Nous devrions écouter ce dont nous avons envie et besoin et y répondre, car personne d’autre que nous même ne le fera. Ce n’est pas facile de s’écouter lorsqu’on ne nous a pas laisser apprendre à le faire, mais il faut un début à tout! Apprends à t’écouter et à répondre à tes besoins rien qu’à TOI. Nous avons le droit de:

Refuser une soirée parce qu’on a pas envie
Ne pas répondre au téléphone parce qu’on a pas envie
Refuser de rendre un service parce qu’on a pas envie
Laisser tout le monde qui nous attend parce qu’on a pas envie

Nous devrions pouvoir écouter nos « pas envie » car, selon moi, ils sont tout simplement le reflet d’un besoin (besoin d’isolement, de se protéger, de se reposer, de voir ailleurs, de liberté…). Nous devrions pouvoir faire tout ça sans culpabiliser, sans que tout ce joli petit monde autour de nous n’essaie de nous culpabiliser et sans que tout ce joli petit monde n’en arrive à vous juger de « sale égoïste qui pense qu’à soi ».


L’altruisme viendra

Si tu réponds à tes besoins, que tu écoutes ton corps et ton mental, si tu te laisses la liberté de faire et dire ce qui est BON pour toi, alors tu te sentiras bien. Remercie toi. Ton corps le fera. Aime toi, écoute toi. Ensuite que se passe t il lorsqu’une personne a ses besoins satisfaits et qu’elle est en harmonie avec elle même? De façon naturelle, elle deviendra en harmonie avec le reste du monde.
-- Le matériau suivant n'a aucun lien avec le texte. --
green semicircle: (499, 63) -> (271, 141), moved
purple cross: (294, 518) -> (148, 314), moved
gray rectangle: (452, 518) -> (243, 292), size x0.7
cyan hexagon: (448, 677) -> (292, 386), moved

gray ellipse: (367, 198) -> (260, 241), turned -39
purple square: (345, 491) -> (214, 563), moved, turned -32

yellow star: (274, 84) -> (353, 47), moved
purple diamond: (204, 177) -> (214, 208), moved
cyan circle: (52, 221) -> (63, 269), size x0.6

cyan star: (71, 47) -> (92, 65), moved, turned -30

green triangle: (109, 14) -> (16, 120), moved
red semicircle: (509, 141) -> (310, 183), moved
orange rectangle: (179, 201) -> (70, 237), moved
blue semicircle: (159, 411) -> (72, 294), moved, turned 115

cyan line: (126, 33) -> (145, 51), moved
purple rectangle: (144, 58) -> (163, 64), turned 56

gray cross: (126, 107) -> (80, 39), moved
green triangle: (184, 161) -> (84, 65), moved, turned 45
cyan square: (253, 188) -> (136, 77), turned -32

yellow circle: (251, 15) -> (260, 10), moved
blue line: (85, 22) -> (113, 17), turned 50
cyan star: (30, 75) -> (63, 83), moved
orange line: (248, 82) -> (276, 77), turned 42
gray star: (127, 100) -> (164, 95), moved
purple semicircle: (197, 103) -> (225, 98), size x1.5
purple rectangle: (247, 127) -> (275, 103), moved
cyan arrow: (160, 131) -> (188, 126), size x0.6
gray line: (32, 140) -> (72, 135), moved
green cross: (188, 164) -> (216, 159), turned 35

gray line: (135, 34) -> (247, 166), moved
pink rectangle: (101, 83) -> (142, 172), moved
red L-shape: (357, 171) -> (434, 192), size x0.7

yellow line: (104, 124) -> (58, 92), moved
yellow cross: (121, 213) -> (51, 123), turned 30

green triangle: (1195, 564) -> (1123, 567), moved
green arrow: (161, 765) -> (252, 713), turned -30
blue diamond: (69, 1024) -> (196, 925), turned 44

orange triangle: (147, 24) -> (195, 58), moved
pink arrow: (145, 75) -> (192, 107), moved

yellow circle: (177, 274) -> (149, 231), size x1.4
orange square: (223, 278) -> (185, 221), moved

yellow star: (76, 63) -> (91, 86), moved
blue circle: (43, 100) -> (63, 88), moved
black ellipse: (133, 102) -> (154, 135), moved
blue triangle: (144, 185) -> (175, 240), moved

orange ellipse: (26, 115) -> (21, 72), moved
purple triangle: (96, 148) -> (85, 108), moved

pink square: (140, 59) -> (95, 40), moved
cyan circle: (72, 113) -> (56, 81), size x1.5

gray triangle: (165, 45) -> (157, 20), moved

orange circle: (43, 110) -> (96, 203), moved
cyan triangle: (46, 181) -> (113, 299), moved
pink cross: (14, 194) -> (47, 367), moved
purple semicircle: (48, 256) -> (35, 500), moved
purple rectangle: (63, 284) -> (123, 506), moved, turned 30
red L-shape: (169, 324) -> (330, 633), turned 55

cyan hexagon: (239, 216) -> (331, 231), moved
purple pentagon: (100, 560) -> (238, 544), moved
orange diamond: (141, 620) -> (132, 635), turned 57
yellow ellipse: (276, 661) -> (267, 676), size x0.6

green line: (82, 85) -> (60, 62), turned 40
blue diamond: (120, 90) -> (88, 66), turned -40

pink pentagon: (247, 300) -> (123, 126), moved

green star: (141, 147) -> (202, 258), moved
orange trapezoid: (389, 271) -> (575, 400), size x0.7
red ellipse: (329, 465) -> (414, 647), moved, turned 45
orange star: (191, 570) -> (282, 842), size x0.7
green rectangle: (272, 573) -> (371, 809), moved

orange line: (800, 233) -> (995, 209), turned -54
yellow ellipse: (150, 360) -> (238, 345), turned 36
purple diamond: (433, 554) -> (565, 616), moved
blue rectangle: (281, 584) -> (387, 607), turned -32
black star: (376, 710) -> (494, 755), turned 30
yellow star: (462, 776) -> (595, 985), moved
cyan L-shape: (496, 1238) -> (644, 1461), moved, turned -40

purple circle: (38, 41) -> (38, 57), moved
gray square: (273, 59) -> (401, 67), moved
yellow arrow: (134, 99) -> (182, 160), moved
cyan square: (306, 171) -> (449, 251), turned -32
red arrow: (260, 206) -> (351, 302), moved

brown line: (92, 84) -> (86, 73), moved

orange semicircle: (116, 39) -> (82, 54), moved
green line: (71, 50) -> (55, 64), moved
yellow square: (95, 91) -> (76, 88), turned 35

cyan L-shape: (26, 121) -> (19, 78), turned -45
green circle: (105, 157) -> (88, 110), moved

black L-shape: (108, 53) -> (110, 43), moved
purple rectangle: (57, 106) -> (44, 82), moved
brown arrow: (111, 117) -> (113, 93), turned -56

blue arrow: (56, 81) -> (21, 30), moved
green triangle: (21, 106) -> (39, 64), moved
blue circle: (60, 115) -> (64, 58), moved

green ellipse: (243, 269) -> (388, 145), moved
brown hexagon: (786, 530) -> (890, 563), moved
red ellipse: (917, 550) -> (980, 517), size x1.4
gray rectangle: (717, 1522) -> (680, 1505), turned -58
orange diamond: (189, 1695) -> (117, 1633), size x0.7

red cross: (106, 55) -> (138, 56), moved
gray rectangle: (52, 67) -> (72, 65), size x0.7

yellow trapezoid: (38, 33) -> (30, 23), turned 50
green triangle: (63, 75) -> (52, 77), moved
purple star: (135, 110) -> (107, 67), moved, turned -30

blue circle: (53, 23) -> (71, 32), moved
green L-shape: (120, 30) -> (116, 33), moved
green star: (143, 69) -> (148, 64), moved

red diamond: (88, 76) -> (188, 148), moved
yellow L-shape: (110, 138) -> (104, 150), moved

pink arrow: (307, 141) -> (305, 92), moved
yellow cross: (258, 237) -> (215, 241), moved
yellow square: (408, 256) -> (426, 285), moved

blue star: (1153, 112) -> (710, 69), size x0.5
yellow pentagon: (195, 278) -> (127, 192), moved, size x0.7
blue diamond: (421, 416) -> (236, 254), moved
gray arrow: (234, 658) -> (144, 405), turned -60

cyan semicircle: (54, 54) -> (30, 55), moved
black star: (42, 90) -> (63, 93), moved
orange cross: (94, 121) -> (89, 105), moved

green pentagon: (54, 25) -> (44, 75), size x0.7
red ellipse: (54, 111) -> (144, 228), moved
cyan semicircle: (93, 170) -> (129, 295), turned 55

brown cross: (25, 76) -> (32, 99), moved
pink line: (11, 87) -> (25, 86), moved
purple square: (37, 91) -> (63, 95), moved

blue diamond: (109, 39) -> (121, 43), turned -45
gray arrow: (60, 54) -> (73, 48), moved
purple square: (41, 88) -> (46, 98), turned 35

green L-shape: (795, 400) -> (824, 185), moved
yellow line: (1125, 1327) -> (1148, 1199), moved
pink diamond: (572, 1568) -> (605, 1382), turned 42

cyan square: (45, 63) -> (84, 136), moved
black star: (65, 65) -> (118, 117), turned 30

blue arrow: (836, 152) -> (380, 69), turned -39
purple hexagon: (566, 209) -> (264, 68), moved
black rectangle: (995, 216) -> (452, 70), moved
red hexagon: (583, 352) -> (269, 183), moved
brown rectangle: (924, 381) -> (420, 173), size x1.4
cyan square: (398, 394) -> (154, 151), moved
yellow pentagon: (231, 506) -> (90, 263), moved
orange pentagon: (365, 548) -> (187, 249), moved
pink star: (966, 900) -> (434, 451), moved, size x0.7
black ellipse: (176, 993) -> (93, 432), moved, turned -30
Simplement, l’altruisme s’installe. Et oui, lorsqu’on se sent bien, on a envie d’être bien avec les autres. L’altruisme et la générosité ne devraient jamais être forcés, cela vient seul, avec le coeur j’ai envie de dire.


Résumé

On entend partout ces deux messages:
– Moi je pense aux autres et personne ne pense à moi
– Les gens ne pensent qu’à eux
Tu remarqueras la belle contradiction, c’est irrationnel! Tout le monde trouve les autres égoïstes et pourtant tout le monde se trouve altruiste! (note importante: quand je dis « tout le monde » c’est un raccourci pour dire « une bonne grosse partie des gens »).
C’est donc ainsi qu’un excès d’altruisme que l’on nous a inculpé depuis l’enfance, crée alors une impression d’égoïsme de la part des autres.
C’est une erreur d’attendre quelque chose des autres pour être heureux. C’est une erreur de croire que les autres sont là pour répondre à nos besoins. C’est à toi de le faire!
Sois égoïste, pense à TES besoins. Tu seras là pour les autres ensuite.

Oui, je pense à moi et je vais bien, et toi, tu vas bien?